William Hillhouse (17 December 1850 – 27 January 1910) was the first Professor of Botany at the University of Birmingham (1882–1909). He was one of the first professors appointed to the Mason Science College in Birmingham in 1882 and, prior to that appointment, was University Lecturer in Botany at the University of Cambridge and Lecturer in Botany at Newnham College, Cambridge and Girton College, Cambridge. During the first year of his tenure at Mason, Hillhouse spent time in Bonn in the laboratory of Professor Strasburger who was then one of the most famous botanists of the time. In 1887 he collaborated with Professor Strasburger on a translation of Strasburger's Practical Botany.

Hillhouse was active in advancing education in the Midlands. He was President of the Birmingham Natural History Society and the King's Heath, Bearwood and Moseley Institutes. He was Chairman of the Birmingham Botanical and Horticultural Society and assisted in making the Birmingham Botanical Gardens.

==Early life==
Hillhouse was the son of John Paton Hillhouse and was born in Bedford on 17 December 1850. He was educated at Bedford Modern School, He became an Assistant Master at his old school where he started to take up botany in conjunction with Edward Mann Langley and Joseph Reynolds Green, both at that time resident in Bedford, under the informal tuition of Samuel Hoppus Adams. He assisted in the creation of the Bedfordshire Natural History Society and was ‘instrumental in bringing together material of a new Floral History of Bedfordshire, although the material was never published. In 1876, Hillhouse was made a Fellow of the Linnean Society of London.

==Academic life==
In 1877 Hillhouse decided to devote his energies to the study of botany and went up to Trinity College, Cambridge. Hillhouse became a member of the Cambridge Philosophical Society, was made the University's Lecturer in Botany and was also appointed Lecturer in Botany at Newnham College, Cambridge and Girton College, Cambridge. He also served as Assistant Curator of the Cambridge Herbarium (1878–82) and was co-founder and co-editor of the Cambridge Review (1879).

Hillhouse was one of the first professors appointed to the Mason Science College in Birmingham in 1882. During the first year of his tenure at Mason, Hillhouse spent some time in Bonn in the laboratory of Professor Strasburger who was then one of the most famous botanists of the time. In 1887 he collaborated with Professor Strasburger on a translation of Strasburger's Practical Botany.

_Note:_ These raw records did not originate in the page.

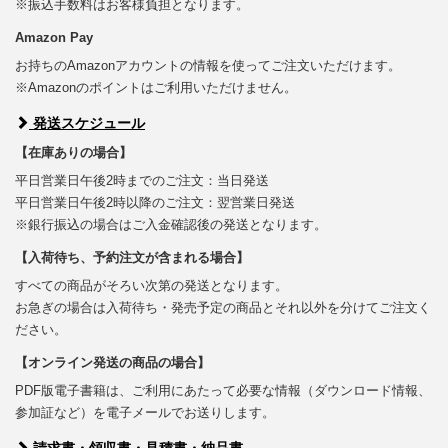
※振込手数料はお客様負担となります。
Amazon Pay
お持ちのAmazonアカウントの情報を使ってご注文いただけます。
※Amazonのポイントはご利用いただけません。
発送スケジュール
【在庫ありの場合】
平日営業日午後2時までのご注文：当日発送
平日営業日午後2時以降のご注文：翌営業日発送
※銀行振込の場合はご入金確認後の発送となります。
【入荷待ち、予約注文が含まれる場合】
すべての商品がそろい次第の発送となります。
お急ぎの場合は入荷待ち・発売予定の商品とそれ以外を分けてご注文く
ださい。
【オンライン発送の商品の場合】
PDF版電子書籍は、ご利用にあたって必要な情報（ダウンロード情報、
参加証など）を電子メールでお送りします。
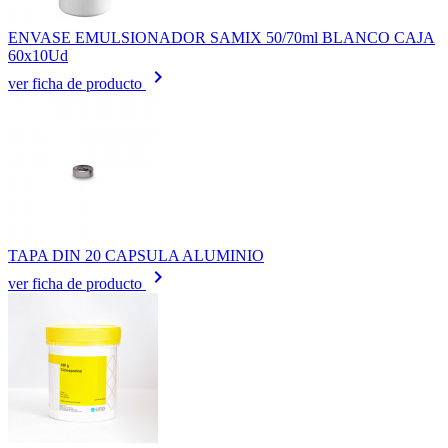
ENVASE EMULSIONADOR SAMIX 50/70ml BLANCO CAJA
60x10Ud
keyboard_arrow_right
ver ficha de producto
TAPA DIN 20 CAPSULA ALUMINIO
keyboard_arrow_right
ver ficha de producto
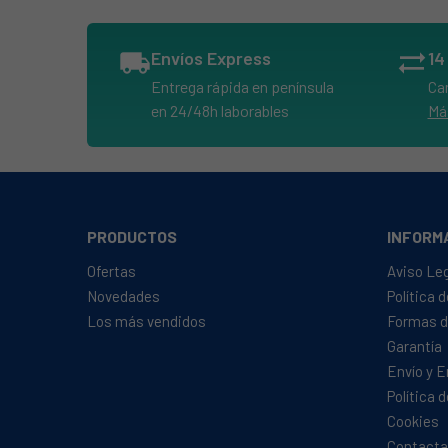
AIRLUX, LV27A
AIRLUX, LV28A
local_shipping
Envíos Express
sync_alt
AIRLUX, LV29A
Entrega rápida en península
Ca
AIRLUX, LV30A/08
en 24/48h laborables
Má
AIRLUX, LV310A 55
AIRLUX, LV310A 70
AIRLUX, LV330 70
AIRLUX, LV33A
PRODUCTOS
INFORM
AIRLUX, LV380A/01
Ofertas
Aviso Le
AIRLUX, LV380A/75
Novedades
Política 
Los más vendidos
Formas d
AIRLUX, LV380A/79
Garantía
AIRLUX, LV380A/86
Envío y 
AIRLUX, LV380A/90
Política 
AIRLUX, LV380C/01
Cookies
Contacta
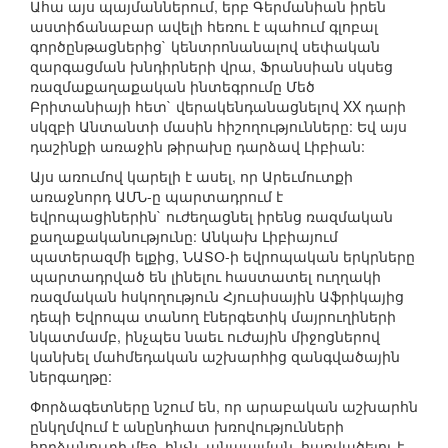
Ահա այս պայմաններում, երբ Գերմանիան իրեն
աստիճանաբար ավելի հեռու է պահում գլոբալ
գործընթացներից` կենտրոնանալով սեփական
զարգացման խնդիրների վրա, Ֆրանսիան սկսեց
ռազմաքաղաքական ինտեգրումը Մեծ
Բրիտանիայի հետ` վերակենդանացնելով XX դարի
սկզբի Անտանտի մասին հիշողությունները: Եվ այս
դաշինքի առաջին թիրախը դարձավ Լիբիան:
Այս առումով կարելի է ասել, որ Արեւմուտքի
առաջնորդ ԱՄՆ-ը պարտադրում է
եվրոպացիներին` ուժեղացնել իրենց ռազմական
քաղաքականությունը: Անկախ Լիբիայում
պատերազմի ելքից, ՆԱՏՕ-ի եվրոպական երկրները
պարտադրված են լինելու հաստատել ուղղակի
ռազմական հսկողություն Հյուսիսային Աֆրիկայից
դեպի Եվրոպա տանող էներգետիկ մայրուղիների
նկատմամբ, ինչպես նաեւ ուժային միջոցներով
կանխել մահմեդական աշխարհից զանգվածային
ներգաղթը:
Փորձագետները նշում են, որ արաբական աշխարհն
ընկղմվում է անընդհատ խռովությունների
հորձանուտի մեջ, ինչն, անպայման, հարվածելու է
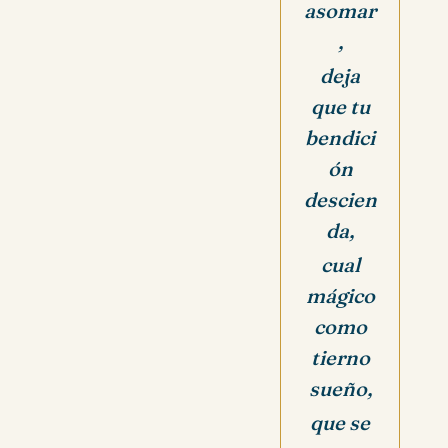
asomar
,
deja
que tu
bendici
ón
descien
da,
cual
mágico
como
tierno
sueño,
que se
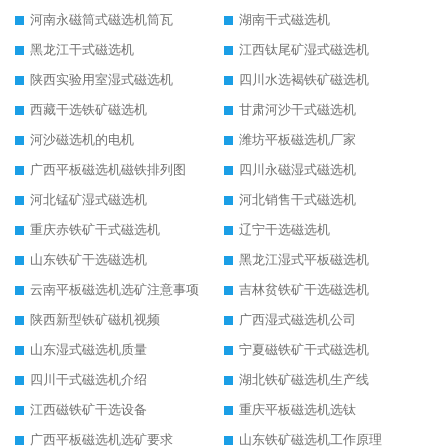
河南永磁筒式磁选机筒瓦
湖南干式磁选机
黑龙江干式磁选机
江西钛尾矿湿式磁选机
陕西实验用室湿式磁选机
四川水选褐铁矿磁选机
西藏干选铁矿磁选机
甘肃河沙干式磁选机
河沙磁选机的电机
潍坊平板磁选机厂家
广西平板磁选机磁铁排列图
四川永磁湿式磁选机
河北锰矿湿式磁选机
河北销售干式磁选机
重庆赤铁矿干式磁选机
辽宁干选磁选机
山东铁矿干选磁选机
黑龙江湿式平板磁选机
云南平板磁选机选矿注意事项
吉林贫铁矿干选磁选机
陕西新型铁矿磁机视频
广西湿式磁选机公司
山东湿式磁选机质量
宁夏磁铁矿干式磁选机
四川干式磁选机介绍
湖北铁矿磁选机生产线
江西磁铁矿干选设备
重庆平板磁选机选钛
广西平板磁选机选矿要求
山东铁矿磁选机工作原理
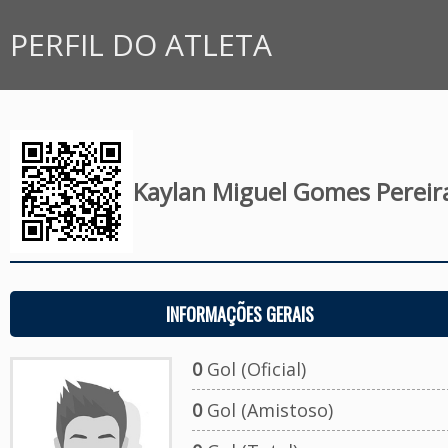
PERFIL DO ATLETA
Kaylan Miguel Gomes Pereir
INFORMAÇÕES GERAIS
0
Gol (Oficial)
0
Gol (Amistoso)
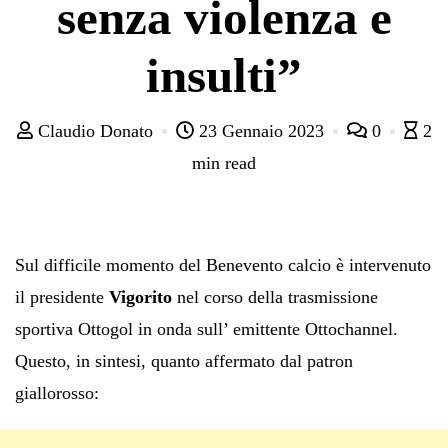
senza violenza e
insulti”
Claudio Donato
23 Gennaio 2023
0
2
min read
Sul difficile momento del Benevento calcio è intervenuto
il presidente
Vigorito
nel corso della trasmissione
sportiva Ottogol in onda sull’ emittente Ottochannel.
Questo, in sintesi, quanto affermato dal patron
giallorosso:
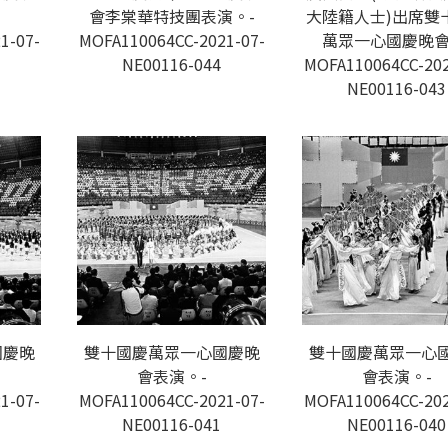
會李棠華特技團表演。-
大陸籍人士)出席雙
1-07-
MOFA110064CC-2021-07-
萬眾一心國慶晚會
NE00116-044
MOFA110064CC-202
NE00116-043
國慶晚
雙十國慶萬眾一心國慶晚
雙十國慶萬眾一心
會表演。-
會表演。-
1-07-
MOFA110064CC-2021-07-
MOFA110064CC-202
NE00116-041
NE00116-040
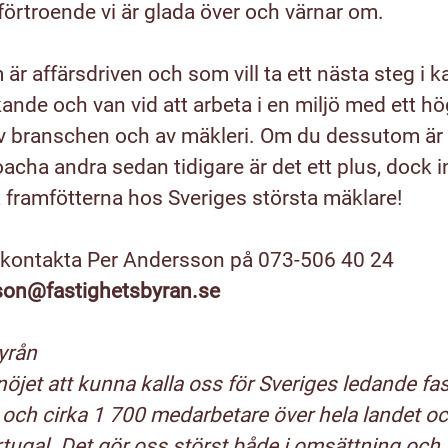
 förtroende vi är glada över och värnar om.
är affärsdriven och som vill ta ett nästa steg i k
ande och van vid att arbeta i en miljö med ett h
av branschen och av mäkleri. Om du dessutom är v
coacha andra sedan tidigare är det ett plus, dock 
 framfötterna hos Sveriges största mäklare!
r kontakta Per Andersson på 073-506 40 24
son@fastighetsbyran.se
yrån
 nöjet att kunna kalla oss för Sveriges ledande fa
och cirka 1 700 medarbetare över hela landet oc
ugal. Det gör oss störst både i omsättning och a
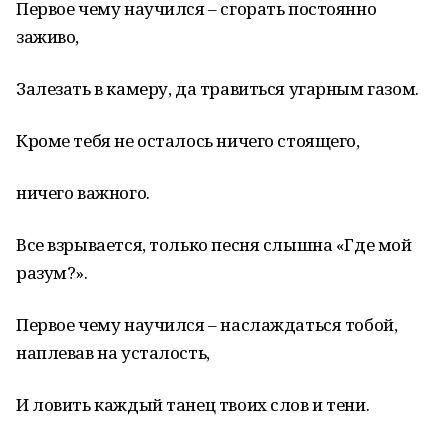
Первое чему научился – сгорать постоянно
заживо,
Залезать в камеру, да травиться угарным газом.
Кроме тебя не осталось ничего стоящего,
ничего важного.
Все взрывается, только песня слышна «Где мой
разум?».
Первое чему научился – наслаждаться тобой,
наплевав на усталость,
И ловить каждый танец твоих слов и тени.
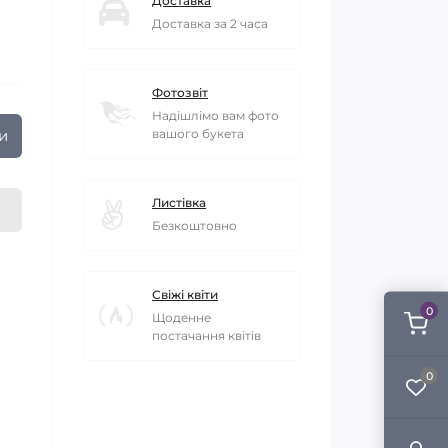
Доставка
Доставка за 2 часа
Фотозвіт
Надішлімо вам фото
и
вашого букета
Листівка
Безкоштовно
Свіжі квіти
0
Щоденне
постачання квітів
0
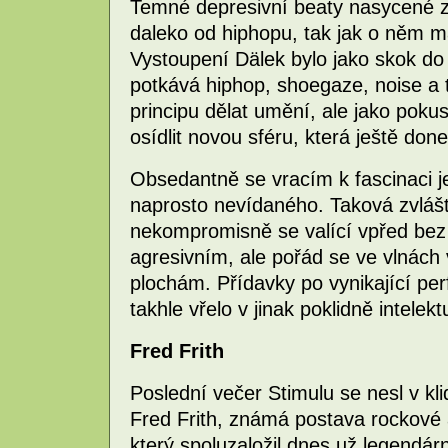
Temné depresivní beaty nasycené z
daleko od hiphopu, tak jak o něm 
Vystoupení Dälek bylo jako skok d
potkává hiphop, shoegaze, noise a 
principu dělat umění, ale jako poku
osídlit novou sféru, která ještě do
Obsedantně se vracím k fascinaci je
naprosto nevídaného. Taková zvláš
nekompromisně se valící vpřed bez 
agresivním, ale pořád se ve vlnách
plochám. Přídavky po vynikající per
takhle vřelo v jinak poklidně intelek
Fred Frith
Poslední večer Stimulu se nesl v k
Fred Frith, známá postava rockové 
který spoluzaložil dnes už legendá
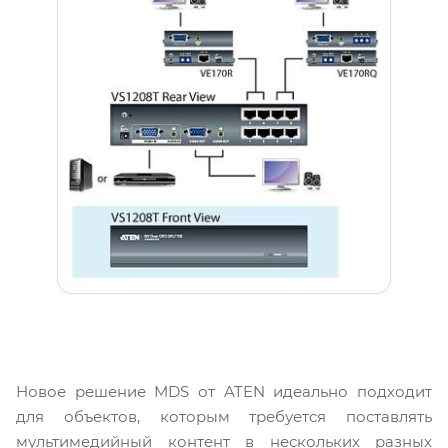
Новое решение MDS от ATEN идеально подходит
для объектов, которым требуется поставлять
мультимедийный контент в нескольких разных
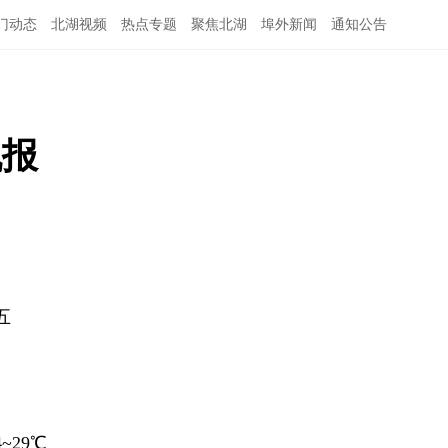
门动态
北湖视频
热点专题
聚焦北湖
埠外新闻
通知公告
机报
五
~29℃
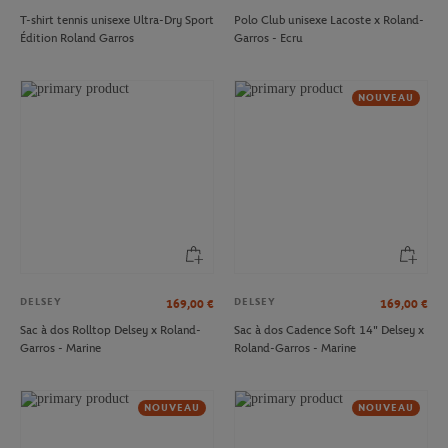
T-shirt tennis unisexe Ultra-Dry Sport
Polo Club unisexe Lacoste x Roland-
Édition Roland Garros
Garros - Ecru
NOUVEAU
DELSEY
DELSEY
169,00
€
169,00
€
Sac à dos Rolltop Delsey x Roland-
Sac à dos Cadence Soft 14" Delsey x
Garros - Marine
Roland-Garros - Marine
NOUVEAU
NOUVEAU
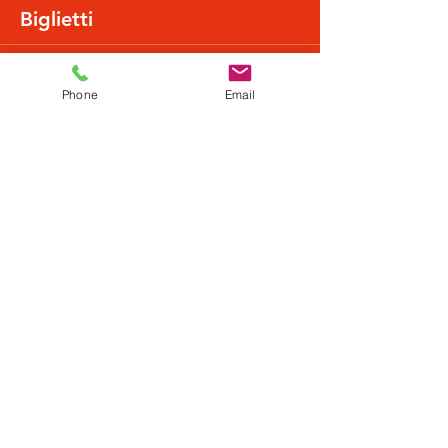
Biglietti
Vendita terminata
Phone
Email
Tipo di biglietto
Normalpreis
Scopri di più
Prezzo
20,49 €
+0,51 € di commissione di servizio sui biglietti
Condividi questo evento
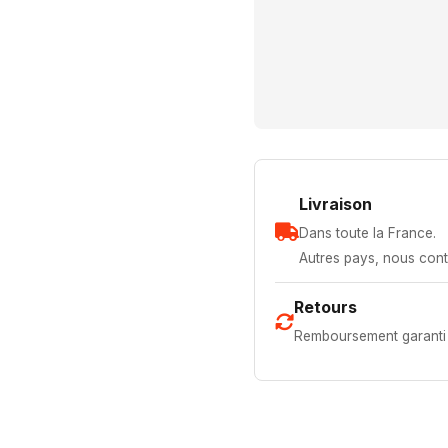
Livraison
Dans toute la France.
Autres pays, nous cont
Retours
Remboursement garanti 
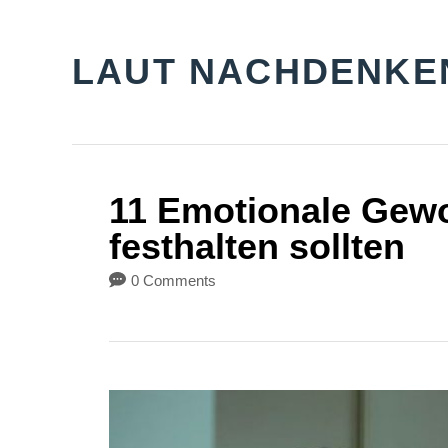
S
k
LAUT NACHDENKE
i
p
t
o
11 Emotionale Gewo
C
festhalten sollten
o
0 Comments
n
t
e
n
t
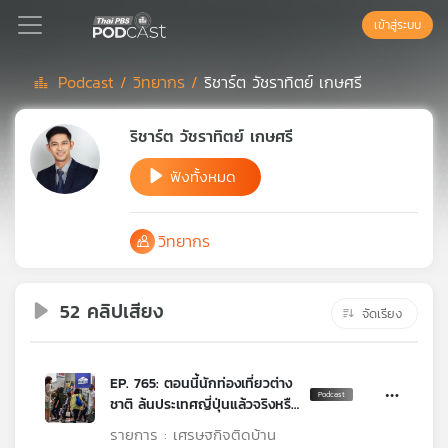
เข้าสู่ระบบ
Podcast /
วิทยากร /
ริชาร์ต วัชราทิตย์ เกษศรี
Podcast
ริชาร์ต วัชราทิตย์ เกษศรี
ฟังทั้งหมด
เพล
ย์
ลิ
วิทยากร
สต์
แนะนำ
52 คลิปเสียง
จัดเรียง
เพล
ย์
EP. 765: ตอนนี้นักท่องเที่ยวต่าง
ลิ
ชาติ ล้นประเทศญี่ปุ่นแล้วจริงหรือ
สต์
?
ของ
รายการ : เศรษฐกิจติดบ้าน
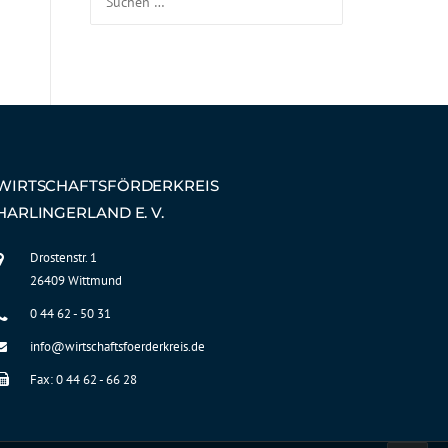
WIRTSCHAFTSFÖRDERKREIS
HARLINGERLAND E. V.
Drostenstr. 1
26409 Wittmund
0 44 62 - 50 31
info@wirtschaftsfoerderkreis.de
Fax: 0 44 62 - 66 28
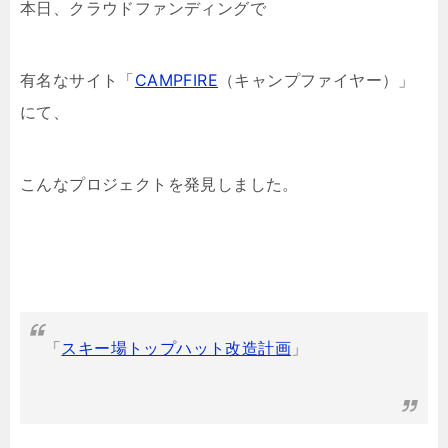
本日、クラウドファンディングで
有名なサイト「
CAMPFIRE
（キャンプファイヤー）」
にて、
こんなプロジェクトを発見しました。
「
スキー場トップハット改造計画
」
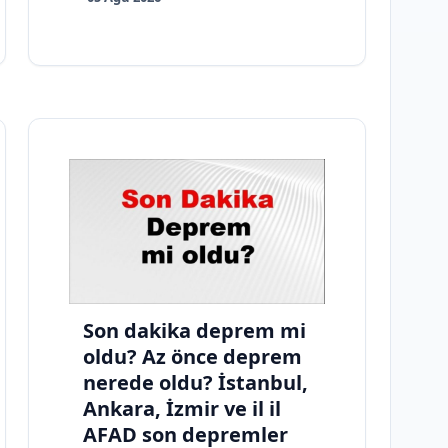
Son dakika deprem mi
oldu? Az önce deprem
nerede oldu? İstanbul,
Ankara, İzmir ve il il
AFAD son depremler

In 1888, Hillhouse was appointed Chairman of the Academic Board of Mason Science College. It was ‘largely by his efforts a University Extension Movement was established in connection with Birmingham’ and Hillhouse held the first Chair of Botany at what was to become the University of Birmingham.

==Educational work==
Hillhouse was active in advancing education in the Midlands. He was President of the Birmingham Natural History Society and the King's Heath, Bearwood and Moseley Institutes. He was Chairman of the Birmingham Botanical and Horticultural Society and assisted in making the Botanical Gardens, in Edgbaston, ‘one of the most delightful places in the Birmingham district, and the alpine garden, which he designed and assisted to construct, [as] one of the boldest pieces of rock work in any provincial garden’. In that endeavour he was assisted by Neville Chamberlain with whom he kept a regular correspondence.

==Final years==
Hillhouse died in Malvern on 27 January 1910, a place to which he had moved as his health had for some years been precarious. His obituary in the Journal of Botany described his 'unfailing kindness and enthusiasm'.